Personne ne la voyait ainsi. Seulement moi.

Une très ancienne blessure que celle-ci. N'est-il pas étrange que plus elles arrivent vite, plus on les attend — oui, on les attend — plus elles sont sanglantes, douloureuses, déchirantes. Et elles le sont toujours.

Je refermai le livre du souvenir. Oui, il y avait de la musique à tirer de ces vieilles blessures. Mais le temps n'était pas encore venu. Il fallait qu'elles s'enveniment encore un peu dans le noir. Une fois en Europe, je me ferais un nouveau corps, une nouvelle âme. Qu'étaient les souffrances d'un gars de Brooklyn pour les héritiers de la Peste noire, de la guerre de Cent Ans, de l'extermination des Albigeois, des Croisades, de l'Inquisition, des massacres de Huguenots, de la Révolution française, de l'incessante persécution des Juifs, de l'invasion des Huns, de la venue des Turcs, des pluies de grenouilles et de sauterelles, des inqualifiables actes du Vatican, de l'avènement des régicides et des reines assassines, des monarques faibles d'esprit, des Robespierre et des Saint-Just, des Hohenstaufen et des Hohenzollern, des chasseurs de rats et des broyeurs d'os ? Quelle importance pouvaient avoir quelques varices sur une âme américaine au regard des Raskolnikov et des Karamazov de la vieille Europe ?
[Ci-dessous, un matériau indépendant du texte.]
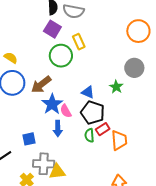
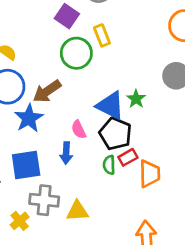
green star: (116, 87) -> (136, 99), moved
blue triangle: (88, 92) -> (110, 106), size x1.6
blue star: (52, 104) -> (29, 118), moved
blue square: (29, 139) -> (26, 165), size x1.6
yellow triangle: (57, 172) -> (77, 211), moved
Je me voyais assis au haut bout de la table, insignifiant pigeon à grosse gorge laissant tomber ses petites boulettes blanches de merde. Un haut bout de table nommé Europe, où étaient réunis tous les monarques de l'âme, insoucieux des petites douleurs et des grosses souffrances du Nouveau Monde. Que pouvais-je leur dire, dans cette langue de merde de pigeon ? Que pouvait dire un type élevé dans une atmosphère de paix, d'abondance et de sécurité aux fils et aux filles des martyrs ? Certes, nous avions les mêmes ancêtres anonymes, ceux qui avaient été brisés sur la roue, brûlés sur le bûcher ou plantés sur le pal, mais... le souvenir de leur sort ne brûlait plus dans notre mémoire ; nous avions tourné le dos à ce déchirant passé, nous avions fait naître de nouvelles pousses sur les moignons calcinés de l'arbre ancestral. Nourris par les eaux du Léthée, nous étions devenus une race ingrate, privée de cordon ombilical, heureux à la manière des robots.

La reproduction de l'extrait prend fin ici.